We note that the present study was conducted during a time after the peak of the global COVID-19 pandemic, when face masks were still common-place but no longer mandatory. Undoubtedly, the social meaning of wearing a face mask had changed with the pandemic. Our results should therefore be interpreted in the context of the COVID-19 pandemic, during which mask-wearing was strongly recommended as a safety-measure to reduce the spread of the disease. We cannot be sure that the same results would have occurred, had we conducted the study in a time that is more distant to the COVID-19 outbreak.

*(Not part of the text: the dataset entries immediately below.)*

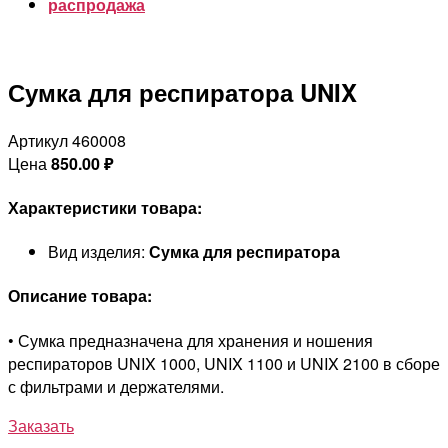
распродажа
Сумка для респиратора UNIX
Артикул 460008
Цена
850.00
₽
Характеристики товара:
Вид изделия:
Сумка для респиратора
Описание товара:
• Сумка предназначена для хранения и ношения
респираторов UNIX 1000, UNIX 1100 и UNIX 2100 в сборе
с фильтрами и держателями.
Заказать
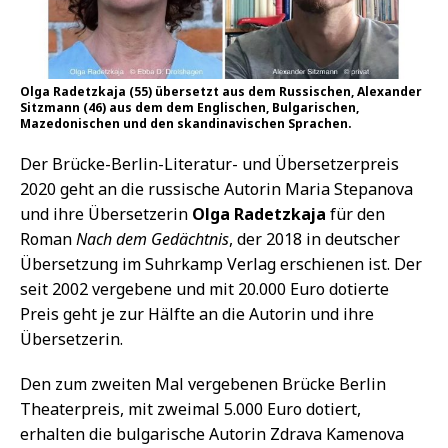
Olga Radetzkaja (55) übersetzt aus dem Russischen, Alexander
Sitzmann (46) aus dem dem Englischen, Bulgarischen,
Mazedonischen und den skandinavischen Sprachen.
Der Brücke-Berlin-Literatur- und Übersetzerpreis
2020 geht an die russische Autorin Maria Stepanova
und ihre Übersetzerin
Olga Radetzkaja
für den
Roman
Nach dem Gedächtnis
, der 2018 in deutscher
Übersetzung im Suhrkamp Verlag erschienen ist. Der
seit 2002 vergebene und mit 20.000 Euro dotierte
Preis geht je zur Hälfte an die Autorin und ihre
Übersetzerin.
Den zum zweiten Mal vergebenen Brücke Berlin
Theaterpreis, mit zweimal 5.000 Euro dotiert,
erhalten die bulgarische Autorin Zdrava Kamenova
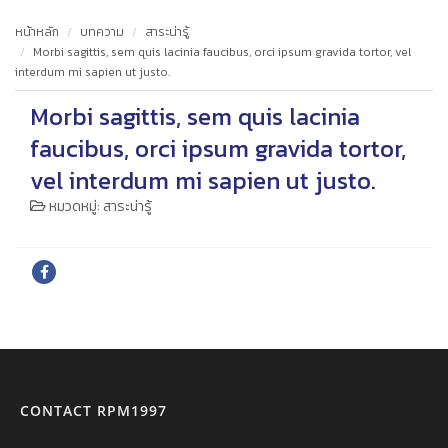
หน้าหลัก
บทความ
สาระน่ารู้
Morbi sagittis, sem quis lacinia faucibus, orci ipsum gravida tortor, vel
interdum mi sapien ut justo.
Morbi sagittis, sem quis lacinia
faucibus, orci ipsum gravida tortor,
vel interdum mi sapien ut justo.
หมวดหมู่:
สาระน่ารู้
CONTACT RPM1997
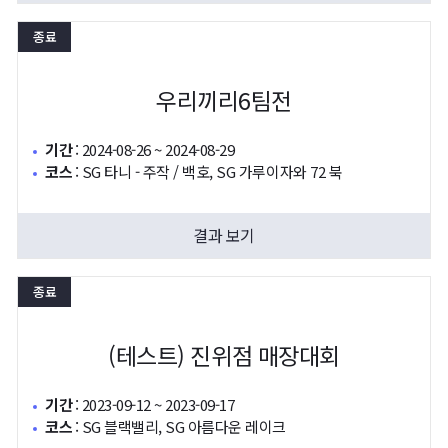
종료
우리끼리6팀전
기간
:
2024-08-26 ~ 2024-08-29
코스
:
SG 타니 - 주작 / 백호, SG 가루이자와 72 북
결과 보기
종료
(테스트) 진위점 매장대회
기간
:
2023-09-12 ~ 2023-09-17
코스
:
SG 블랙밸리, SG 아름다운 레이크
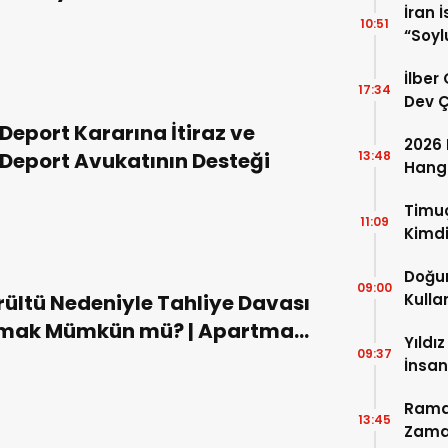
İran 
Boşanma Hizmetleri
10:51
“Soyl
Uyand
İlber
17:34
Dev Ç
Ortay
Deport Kararına İtiraz ve
2026 
Deport Avukatının Desteği
13:48
Hangi
Mübar
Timuç
11:09
Kimdi
Nerel
Doğum
Fotoğ
09:00
ültü Nedeniyle Tahliye Davası
Kulla
Detay
mak Mümkün mü? | Apartman
Yıldı
Sitelerde Gürültü Meselesi
09:37
İnsan
Kurul
Ramaz
13:45
Zama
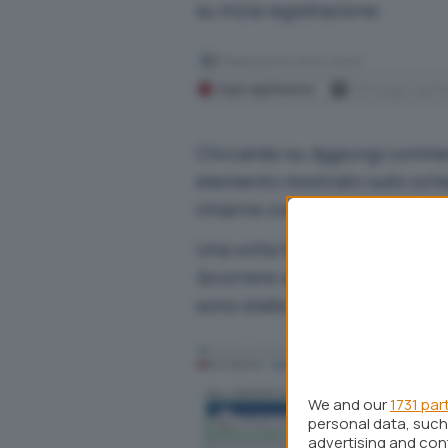
su
Inizia registrazione
.
Cliccando su
Aggiungi comm
elemento mostrato sullo sche
chiarire cosa sta avvenendo o 
Una volta fatto clic su
Interro
(scorrere verso il basso) con 
sono state compiute e di qua
We and our
1731 par
personal data, such 
advertising and co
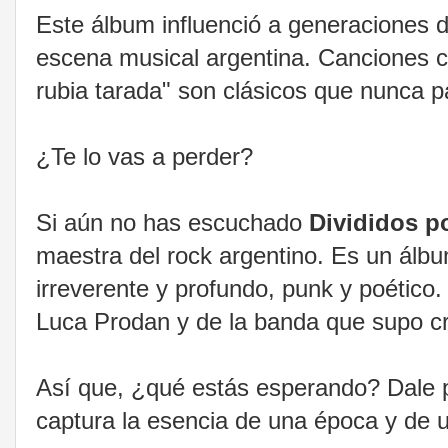
Este álbum influenció a generaciones d
escena musical argentina. Canciones c
rubia tarada" son clásicos que nunca
¿Te lo vas a perder?
Si aún no has escuchado
Divididos p
maestra del rock argentino. Es un álbu
irreverente y profundo, punk y poético. 
Luca Prodan y de la banda que supo cr
Así que, ¿qué estás esperando? Dale pl
captura la esencia de una época y de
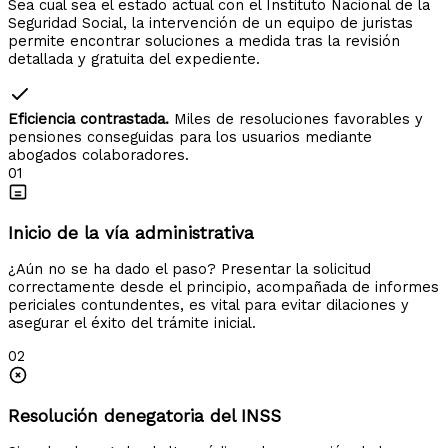
Sea cual sea el estado actual con el Instituto Nacional de la
Seguridad Social, la intervención de un equipo de juristas
permite encontrar soluciones a medida tras la revisión
detallada y gratuita del expediente.
Eficiencia contrastada.
Miles de resoluciones favorables y
pensiones conseguidas para los usuarios mediante
abogados colaboradores.
01
Inicio de la vía administrativa
¿Aún no se ha dado el paso? Presentar la solicitud
correctamente desde el principio, acompañada de informes
periciales contundentes, es vital para evitar dilaciones y
asegurar el éxito del trámite inicial.
02
Resolución denegatoria del INSS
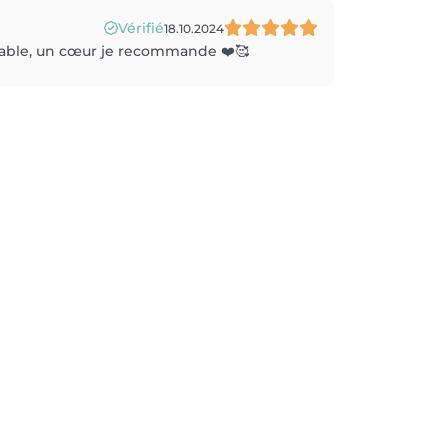
Vérifié
18.10.2024
orable, un cœur je recommande ❤️🥰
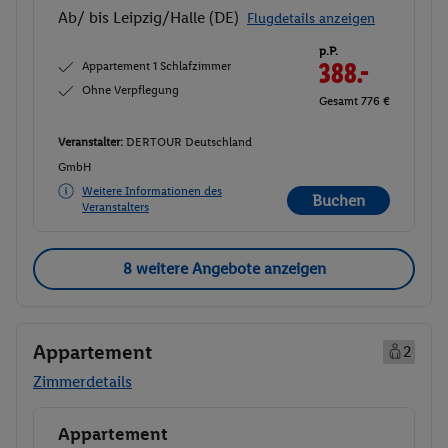
Ab/ bis Leipzig/Halle (DE)
Flugdetails anzeigen
p.P.
Appartement 1 Schlafzimmer
388.-
Ohne Verpflegung
Gesamt 776 €
Veranstalter:
DERTOUR Deutschland
GmbH
Weitere Informationen des
Buchen
Veranstalters
8 weitere Angebote anzeigen
Appartement
2
Zimmerdetails
Appartement
Buchen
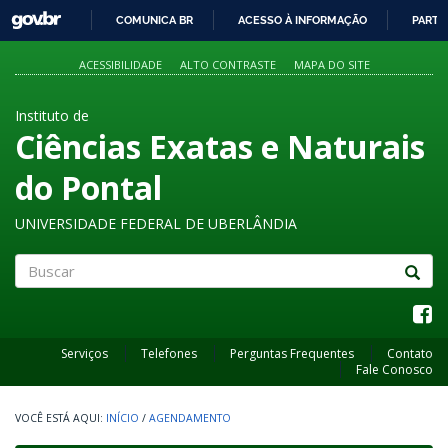
GOVBR
COMUNICA BR
ACESSO À INFORMAÇÃO
PARTI
IR
PARA
ACESSIBILIDADE
ALTO CONTRASTE
MAPA DO SITE
O
CONTEÚDO
Instituto de
Ciências Exatas e Naturais
do Pontal
UNIVERSIDADE FEDERAL DE UBERLÂNDIA
Buscar
Serviços
Telefones
Perguntas Frequentes
Contato
Fale Conosco
INÍCIO
/
AGENDAMENTO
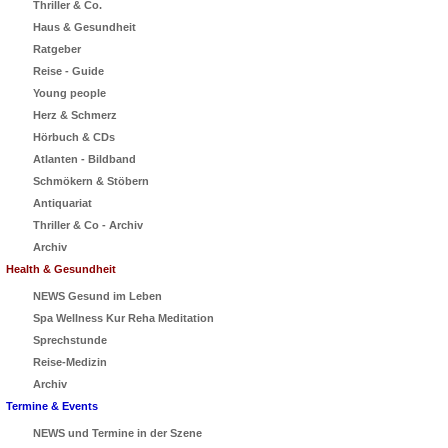
Thriller & Co.
Haus & Gesundheit
Ratgeber
Reise - Guide
Young people
Herz & Schmerz
Hörbuch & CDs
Atlanten - Bildband
Schmökern & Stöbern
Antiquariat
Thriller & Co - Archiv
Archiv
Health & Gesundheit
NEWS Gesund im Leben
Spa Wellness Kur Reha Meditation
Sprechstunde
Reise-Medizin
Archiv
Termine & Events
NEWS und Termine in der Szene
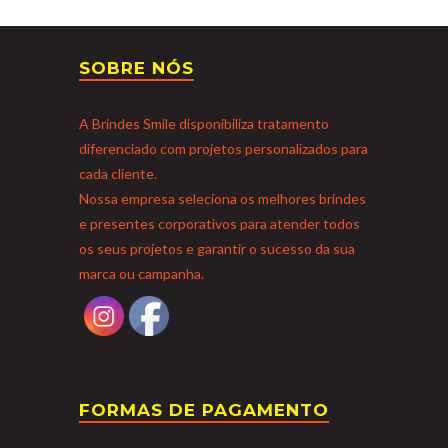
SOBRE NÓS
A Brindes Smile disponibiliza tratamento
diferenciado com projetos personalizados para
cada cliente.
Nossa empresa seleciona os melhores brindes
e presentes corporativos para atender todos
os seus projetos e garantir o sucesso da sua
marca ou campanha.
FORMAS DE PAGAMENTO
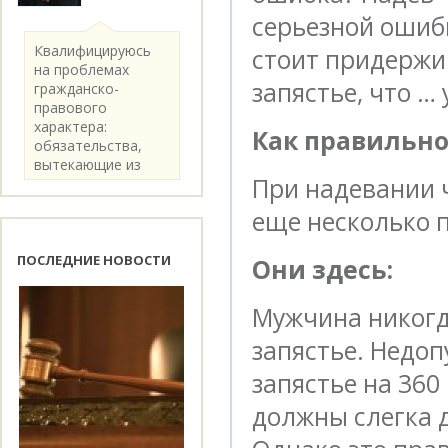
серьезной ошибк
Квалифицируюсь
стоит придержи
на проблемах
запястье, что … 
гражданско-
правового
характера:
Как правильно
обязательства,
вытекающие из
При надевании 
категории..
еще несколько 
ПОСЛЕДНИЕ НОВОСТИ
Они здесь:
Мужчина никогд
запястье. Недо
запястье на 36
должны слегка д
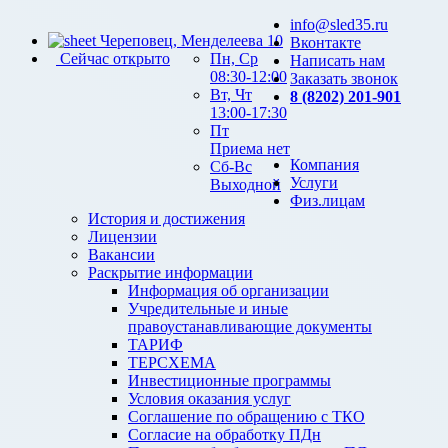
info@sled35.ru
Череповец, Менделеева 10
Вконтакте
Сейчас открыто
Пн, Ср
Написать нам
08:30-12:00
Заказать звонок
Вт, Чт
8 (8202) 201-901
13:00-17:30
Пт
Приема нет
Компания
Сб-Вс
Услуги
Выходной
Физ.лицам
История и достижения
Лицензии
Вакансии
Раскрытие информации
Информация об организации
Учредительные и иные
правоустанавливающие документы
ТАРИФ
ТЕРСХЕМА
Инвестиционные программы
Условия оказания услуг
Соглашение по обращению с ТКО
Согласие на обработку ПДн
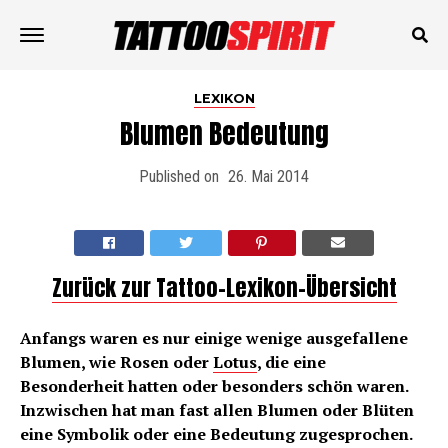
LEXIKON
Blumen Bedeutung
Published on
26. Mai 2014
Zurück zur Tattoo-Lexikon-Übersicht
Anfangs waren es nur einige wenige ausgefallene
Blumen, wie Rosen oder
Lotus
, die eine
Besonderheit hatten oder besonders schön waren.
Inzwischen hat man fast allen Blumen oder Blüten
eine Symbolik oder eine Bedeutung zugesprochen.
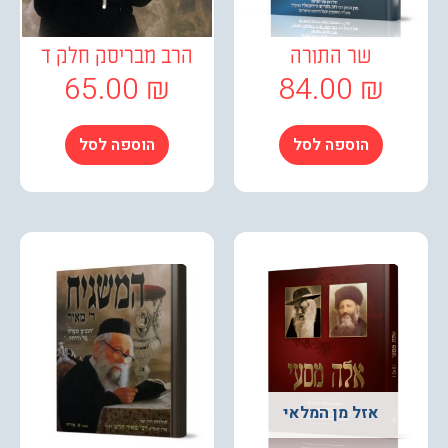
שר התורה
הרב מבריסק חלק ד
65.00
₪
84.00
₪
הוספה לסל
הוספה לסל
אזל מן המלאי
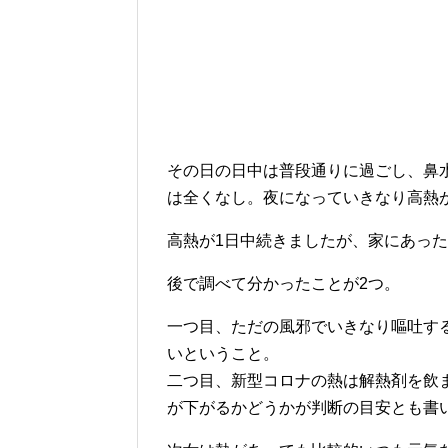
その日の日中は普段通りに過ごし、鼻
は全くなし。夜になっていきなり高熱
高熱が1日中続きましたが、家にあっ
後で調べて分かったことが2つ。
一つ目、ただの風邪でいきなり嘔吐す
いということ。
二つ目、新型コロナの熱は解熱剤を飲
が下がるかどうかが判断の目安とも書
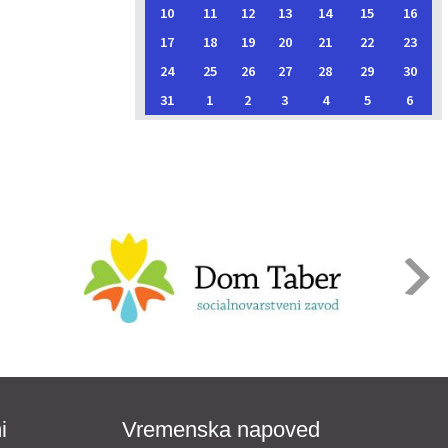
10
11
12
13
14
15
16
17
18
19
20
21
22
23
24
25
26
27
28
29
30
31
1
2
3
4
5
6
i
Vremenska napoved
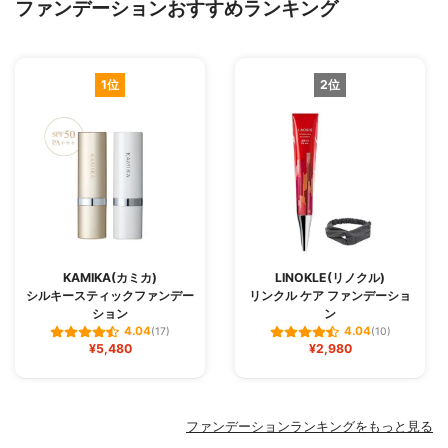
ファンデーションおすすめランキング
1位
2位
KAMIKA(カミカ)
LINOKLE(リノクル)
シルキースティックファンデー
リンクル ケア ファンデーショ
ション
ン
4.04
4.04
(17)
(10)
¥5,480
¥2,980
ファンデーションランキングをもっと見る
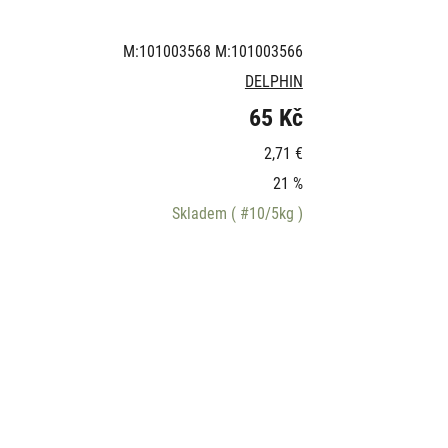
M:101003568 M:101003566
DELPHIN
65 Kč
2,71 €
21 %
Skladem
( #10/5kg )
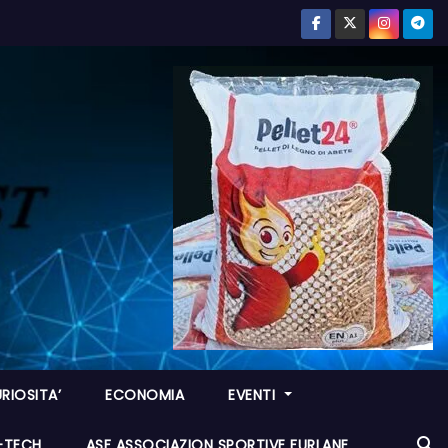
RIOSITA’
ECONOMIA
EVENTI
I-TECH
ASF ASSOCIAZION SPORTIVE FURLANE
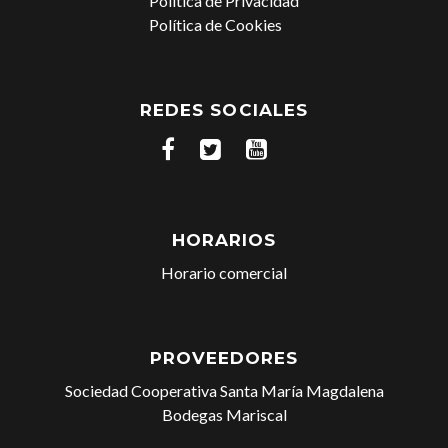
Política de Privacidad
Política de Cookies
REDES SOCIALES
HORARIOS
Horario comercial
PROVEEDORES
Sociedad Cooperativa Santa María Magdalena
Bodegas Mariscal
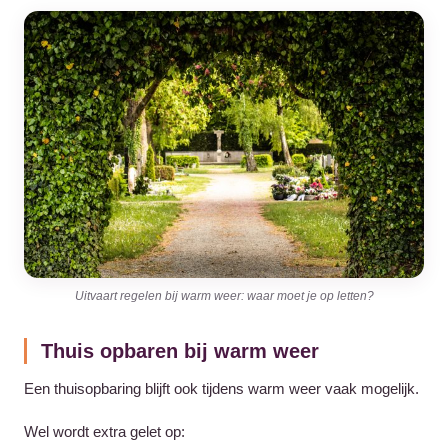
Uitvaart regelen bij warm weer: waar moet je op letten?
Thuis opbaren bij warm weer
Een thuisopbaring blijft ook tijdens warm weer vaak mogelijk.
Wel wordt extra gelet op:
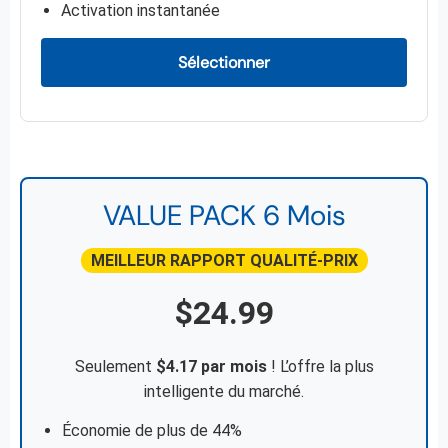
Activation instantanée
Sélectionner
VALUE PACK 6 Mois
MEILLEUR RAPPORT QUALITÉ-PRIX
$24.99
Seulement
$4.17 par mois
! L’offre la plus
intelligente du marché.
Économie de plus de 44%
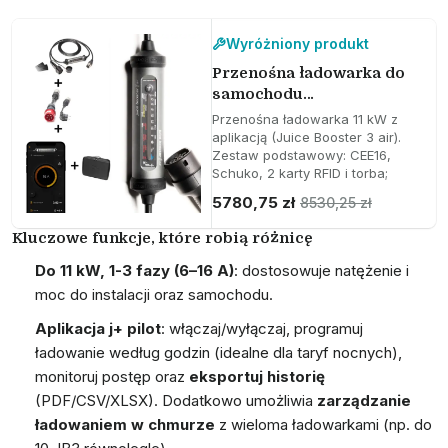
Wyróżniony produkt
Przenośna ładowarka do
samochodu
elektrycznego Juice
Przenośna ładowarka 11 kW z
Booster 3 air Zestaw
aplikacją (Juice Booster 3 air).
Zestaw podstawowy: CEE16,
Podstawowy
Schuko, 2 karty RFID i torba;
IP67 do użytku wewnątrz i na
5780,75 zł
8530,25 zł
zewnątrz.
Do 11 kW (16 A)
Kluczowe funkcje, które robią różnicę
jedno-/trójfazowa;
automatyczny wybór natężenia
Do 11 kW, 1-3 fazy (6–16 A)
: dostosowuje natężenie i
prądu.
moc do instalacji oraz samochodu.
Wi-Fi/Bluetooth i pełna kontrola
przez aplikację j+ pilot.
Aplikacja j+ pilot
: włączaj/wyłączaj, programuj
Zawiera CEE16 czerwony,
ładowanie według godzin (idealne dla taryf nocnych),
Schuko EU, 2 karty RFID i torbę.
monitoruj postęp oraz
eksportuj historię
(PDF/CSV/XLSX). Dodatkowo umożliwia
zarządzanie
ładowaniem w chmurze
z wieloma ładowarkami (np. do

Taken together, we found that wearing a face mask significantly increases apparent cooperativeness and honesty of a person. This might be explained by the fact that masked faces appear to be more attractive than unmasked faces, and that this increase in apparent attractiveness serves as a halo for other trait attributions. Importantly however, we found no evidence that these trait inferences are actually reliable, neither when the target person is wearing a mask nor when their face is fully visible. These findings have important implications for social interactions, particularly in contexts where nonverbal communication is essential, such as in healthcare settings, job interviews, and social gatherings. By realising that face masks positively affect inferences of cooperativeness and honesty, we may be better equipped to navigate social interactions in the context of future pandemics.